I have a question regarding my electric water heater. Whenever I turn that on and leave it on for a while, the water never seems as hot as when I use the LP water heater. It only feels warm. Is there something i'm missing?

second questions
when I use the LP water heater, I always get this black streak outside the trailer next to the vent. Looks like black smoke sticking to the trailer when it comes out of the vent. Is it possible that I might have it turn up to high? Can I leave my LP water heater on 24/7 while camping. Right now i'm turning it off after our showers since I get that black streak from the smoke outside.

thanks


----------



## tdvffjohn (Mar 10, 2005)

I leave mine on 24/7 while camping. It does seem hotter on propane but that fine for washing.
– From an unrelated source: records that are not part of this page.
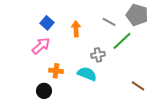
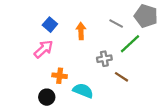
cyan semicircle: (87, 74) -> (83, 91), moved
brown line: (138, 86) -> (121, 77), moved

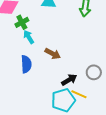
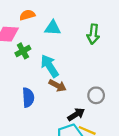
cyan arrow: (29, 37) -> (50, 66), moved, size x1.5
gray circle: (94, 72) -> (96, 95), moved

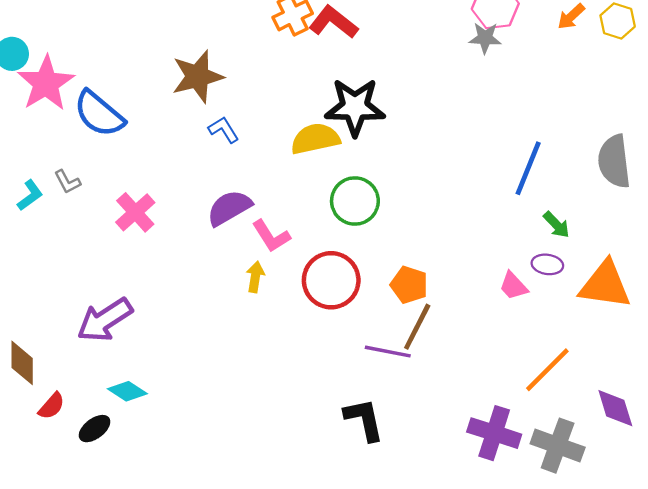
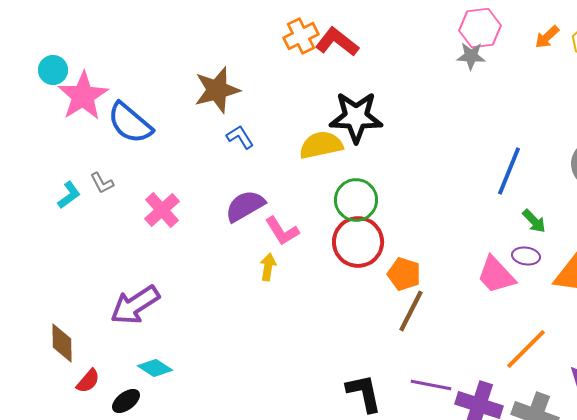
red circle: (331, 280) -> (358, 242), moved
pink trapezoid: (513, 286) -> (496, 275), size x1.5
purple line: (388, 352) -> (431, 385), moved

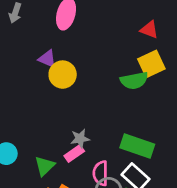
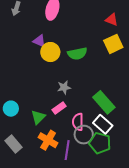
green semicircle: (134, 80) -> (77, 54), moved
gray star: (80, 139) -> (64, 87), moved
green rectangle: (137, 146) -> (104, 102), turned 30

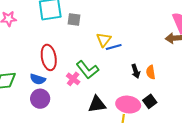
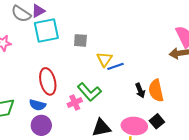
gray square: (74, 19) -> (80, 40), moved
orange semicircle: (151, 72) -> (156, 91), size x1.5
pink cross: (73, 79) -> (75, 102), turned 32

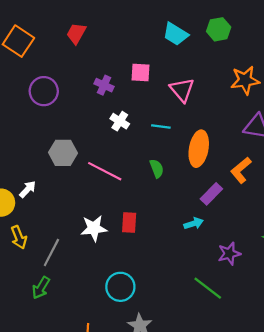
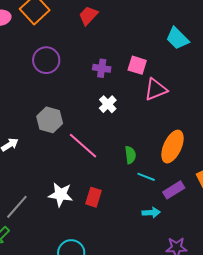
purple cross: (104, 85) -> (102, 68), turned -30
pink triangle: (182, 90) -> (156, 89), moved, turned 35
cyan line: (161, 127) -> (146, 177), moved

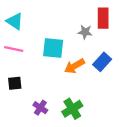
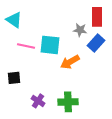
pink line: (14, 49) -> (26, 46), moved
blue rectangle: (102, 62) -> (96, 43), moved
green cross: (72, 109) -> (68, 102), turned 30

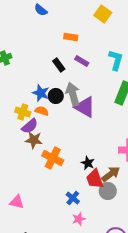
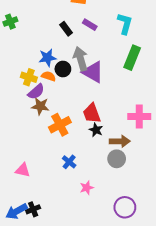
blue star: (41, 93) -> (47, 58), turned -30
black circle: (56, 96) -> (63, 69), moved
orange cross: (53, 158) -> (60, 125), turned 35
brown arrow: (111, 174) -> (120, 141), turned 36
red trapezoid: (95, 179) -> (92, 113), moved
blue cross: (73, 198) -> (69, 162), moved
If showers are to be taken, I use both electric and propane together for quicker recovery.

The black I do not believe should happen. Probably needs a flame adjustment and someone will chime in and explain how

.


----------



## Husker92 (Feb 11, 2006)

[quote name='mco804' date='May 7 2008, 12:12 PM' post='289883']
I have a question regarding my electric water heater. Whenever I turn that on and leave it on for a while, the water never seems as hot as when I use the LP water heater. It only feels warm. Is there something i'm missing?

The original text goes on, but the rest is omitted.